## Your objective
The output should be every line below that includes the word "Corporation".

Transcribed page contents

::::::

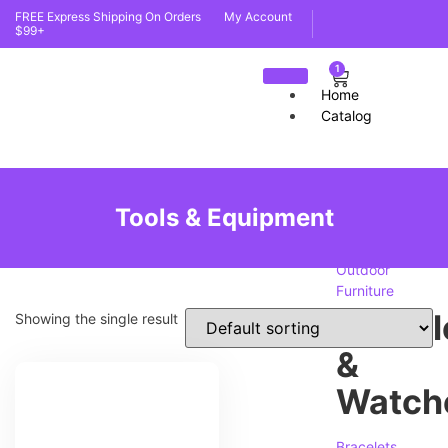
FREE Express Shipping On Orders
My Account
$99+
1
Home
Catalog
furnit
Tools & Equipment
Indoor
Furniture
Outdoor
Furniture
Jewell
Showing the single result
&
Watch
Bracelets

::::::

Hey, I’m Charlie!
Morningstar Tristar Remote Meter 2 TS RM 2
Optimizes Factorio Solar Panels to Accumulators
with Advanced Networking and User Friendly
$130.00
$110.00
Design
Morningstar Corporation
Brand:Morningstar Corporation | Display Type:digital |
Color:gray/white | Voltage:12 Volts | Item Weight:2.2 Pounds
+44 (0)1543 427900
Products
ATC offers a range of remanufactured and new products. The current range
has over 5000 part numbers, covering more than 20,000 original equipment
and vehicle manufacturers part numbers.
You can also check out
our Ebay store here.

::::::

## Answer box
Morningstar Corporation
Brand:Morningstar Corporation | Display Type:digital |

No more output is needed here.